→ Action item:
From the line that includes "Последование ко Святому Причащению (376, 949)" down to the final line of the data below, copy every line exactly and leave the rest out.

Material for this task Start Marker

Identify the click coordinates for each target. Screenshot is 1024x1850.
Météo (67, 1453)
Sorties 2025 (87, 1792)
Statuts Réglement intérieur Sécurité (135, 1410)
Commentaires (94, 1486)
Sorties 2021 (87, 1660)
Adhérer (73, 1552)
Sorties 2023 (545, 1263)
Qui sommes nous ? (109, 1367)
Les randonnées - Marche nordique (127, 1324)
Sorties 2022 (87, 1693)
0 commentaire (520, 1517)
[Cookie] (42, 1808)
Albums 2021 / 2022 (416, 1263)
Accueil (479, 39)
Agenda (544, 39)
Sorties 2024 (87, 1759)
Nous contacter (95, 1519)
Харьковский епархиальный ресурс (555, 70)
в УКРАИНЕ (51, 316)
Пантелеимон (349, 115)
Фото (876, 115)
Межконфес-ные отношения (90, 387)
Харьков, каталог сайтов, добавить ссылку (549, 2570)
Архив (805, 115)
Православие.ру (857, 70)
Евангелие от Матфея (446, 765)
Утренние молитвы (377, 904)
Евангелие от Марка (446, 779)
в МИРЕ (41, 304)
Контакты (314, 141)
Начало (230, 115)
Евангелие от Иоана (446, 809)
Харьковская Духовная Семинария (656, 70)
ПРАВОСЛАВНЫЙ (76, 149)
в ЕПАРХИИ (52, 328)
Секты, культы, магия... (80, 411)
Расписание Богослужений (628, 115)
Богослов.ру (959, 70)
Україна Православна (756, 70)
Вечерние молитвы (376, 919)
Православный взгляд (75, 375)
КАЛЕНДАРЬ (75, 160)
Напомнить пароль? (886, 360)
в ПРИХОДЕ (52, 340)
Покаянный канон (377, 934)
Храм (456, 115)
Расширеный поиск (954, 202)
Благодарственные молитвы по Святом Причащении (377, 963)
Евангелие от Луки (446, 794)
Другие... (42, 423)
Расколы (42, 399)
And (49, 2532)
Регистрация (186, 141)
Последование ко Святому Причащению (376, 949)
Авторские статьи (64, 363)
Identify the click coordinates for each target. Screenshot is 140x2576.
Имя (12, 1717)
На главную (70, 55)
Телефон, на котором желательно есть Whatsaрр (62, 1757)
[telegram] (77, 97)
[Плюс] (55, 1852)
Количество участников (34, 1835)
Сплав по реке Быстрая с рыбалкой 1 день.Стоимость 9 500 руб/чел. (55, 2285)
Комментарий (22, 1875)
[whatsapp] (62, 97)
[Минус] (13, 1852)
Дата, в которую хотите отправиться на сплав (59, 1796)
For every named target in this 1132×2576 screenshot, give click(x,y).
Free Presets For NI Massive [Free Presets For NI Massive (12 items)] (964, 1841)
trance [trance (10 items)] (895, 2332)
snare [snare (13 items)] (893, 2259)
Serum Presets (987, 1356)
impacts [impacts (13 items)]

Material for this task End Marker

→ Task response:
Последование ко Святому Причащению (376, 949)
Авторские статьи (64, 363)
Identify the click coordinates for each target. Screenshot is 140x2576.
Имя (12, 1717)
На главную (70, 55)
Телефон, на котором желательно есть Whatsaрр (62, 1757)
[telegram] (77, 97)
[Плюс] (55, 1852)
Количество участников (34, 1835)
Сплав по реке Быстрая с рыбалкой 1 день.Стоимость 9 500 руб/чел. (55, 2285)
Комментарий (22, 1875)
[whatsapp] (62, 97)
[Минус] (13, 1852)
Дата, в которую хотите отправиться на сплав (59, 1796)
For every named target in this 1132×2576 screenshot, give click(x,y).
Free Presets For NI Massive [Free Presets For NI Massive (12 items)] (964, 1841)
trance [trance (10 items)] (895, 2332)
snare [snare (13 items)] (893, 2259)
Serum Presets (987, 1356)
impacts [impacts (13 items)]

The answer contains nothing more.